Date: 13-Nov-2013 - 14-Nov-2013
Location: Nanterre-Paris, France 
Contact Person: Julie Beliao
Meeting Email: coldoc2013 at gmail.com
Web Site: http://coldoc2013.wordpress.com/ 

Linguistic Field(s): Applied Linguistics; Computational Linguistics; Discourse Analysis; Sociolinguistics; Text/Corpus Linguistics 

Call Deadline: 22-Jun-2013 

Meeting Description:

COLDOC is the annual conference organized by PhD students and junior researchers in Linguistics of MoDyCo laboratory (UMR 7114 - CNRS/Paris Ouest Nanterre University/Paris Descartes University). This year the conference theme is the following:

‘Genres in Written and Oral Productions’

The ColDoc 2013 Conference will be held at Paris-Ouest Nanterre La Défense University, France, November 13-14, 2013.

Final Call for Papers:

The submission deadline has been extended to 22 June 2013.

COLDOC 2013 aims to examine the notion of genre in a multidisciplinary approach and to illustrate the variety of both theoretical and practical problems it raises. The call for papers is open to a wide variety of contributions that can help identify an essential category for interpretation.

Although it has long remained been restricted to taxonomic approaches, the issue of genre categorisation sees new developments thanks to the interest it has raised in various humanities disciplines, gradually integrating different aspects in their definitional approaches: contexts of utterance, medium (written or spoken), language norms, social practices, etc.

This renewal is also expressed by the fact that the studies less systematically seek to define it through production rules or classificatory categories, but rather try to examine the question of genre through the process of recognition and interpretation. Theoretical approaches and case studies tend to focus on the addressee’s point of view: horizons of expectations, habits, cultural pre-conceptions, cognitive framework, communication circuit, etc. The genre is then modeled as a set of constraints or necessary conditions of meaning.

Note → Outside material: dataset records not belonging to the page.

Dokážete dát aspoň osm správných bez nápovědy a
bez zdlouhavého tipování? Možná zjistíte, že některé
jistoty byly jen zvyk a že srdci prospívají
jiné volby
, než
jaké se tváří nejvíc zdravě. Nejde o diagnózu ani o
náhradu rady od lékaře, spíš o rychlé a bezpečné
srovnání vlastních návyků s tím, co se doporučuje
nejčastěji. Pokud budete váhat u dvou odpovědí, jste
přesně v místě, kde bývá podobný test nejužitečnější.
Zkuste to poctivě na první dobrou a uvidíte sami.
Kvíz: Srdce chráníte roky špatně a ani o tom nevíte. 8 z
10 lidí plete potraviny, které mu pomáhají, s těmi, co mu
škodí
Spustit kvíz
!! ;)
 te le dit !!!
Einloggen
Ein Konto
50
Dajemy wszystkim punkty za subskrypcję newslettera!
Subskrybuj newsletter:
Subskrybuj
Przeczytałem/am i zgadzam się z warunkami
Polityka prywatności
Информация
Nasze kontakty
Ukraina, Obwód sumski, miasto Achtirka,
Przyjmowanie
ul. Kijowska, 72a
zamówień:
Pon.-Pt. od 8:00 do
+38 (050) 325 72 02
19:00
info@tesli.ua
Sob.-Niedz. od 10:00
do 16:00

COLDOC 2013, bringing contributions from diverse backgrounds, aims to review the state of the art and the diversity of work on genres. Relying on theoretical and applied propositions, COLDOC 2013 aims to suggest new descriptive categories needed in the search for meaning in written and oral discourse. This 2013 edition of COLDOC therefore strongly encourages participation from masters students, PhD students candidates and young researchers in general linguistics, corpus linguistics, sociolinguistics, computational linguistics (written or speech) and, more generally, any area that would be interested in the study of genres.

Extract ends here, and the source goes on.